• _Exercise details_:
Here are the records. Write out exactly the lines between the one holding "Informace k objednávkám e-shop" and the one holding "sociální média, inzerci", inclusive.

• _Dataset excerpts_:

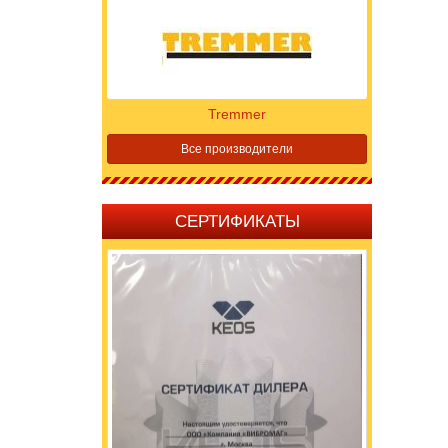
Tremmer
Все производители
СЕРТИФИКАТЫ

==

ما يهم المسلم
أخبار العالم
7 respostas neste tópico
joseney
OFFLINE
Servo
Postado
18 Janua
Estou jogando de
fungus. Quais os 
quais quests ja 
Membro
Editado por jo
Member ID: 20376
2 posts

==

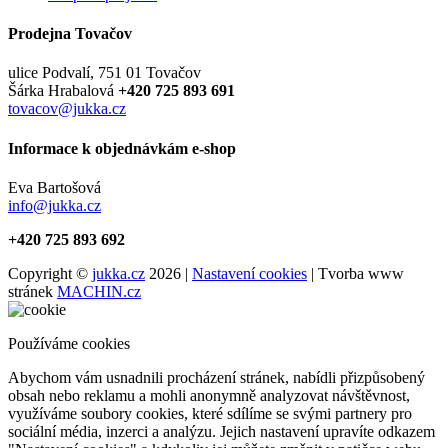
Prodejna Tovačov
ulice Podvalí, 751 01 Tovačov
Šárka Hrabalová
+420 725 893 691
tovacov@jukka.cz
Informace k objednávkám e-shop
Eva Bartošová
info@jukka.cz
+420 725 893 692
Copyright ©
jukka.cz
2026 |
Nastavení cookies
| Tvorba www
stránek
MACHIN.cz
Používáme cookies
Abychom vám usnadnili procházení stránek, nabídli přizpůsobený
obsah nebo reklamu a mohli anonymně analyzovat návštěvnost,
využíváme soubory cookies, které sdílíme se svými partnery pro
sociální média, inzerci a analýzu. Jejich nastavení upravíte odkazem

• _Answer to the exercise_:
Informace k objednávkám e-shop
Eva Bartošová
info@jukka.cz
+420 725 893 692
Copyright ©
jukka.cz
2026 |
Nastavení cookies
| Tvorba www
stránek
MACHIN.cz
Používáme cookies
Abychom vám usnadnili procházení stránek, nabídli přizpůsobený
obsah nebo reklamu a mohli anonymně analyzovat návštěvnost,
využíváme soubory cookies, které sdílíme se svými partnery pro
sociální média, inzerci a analýzu. Jejich nastavení upravíte odkazem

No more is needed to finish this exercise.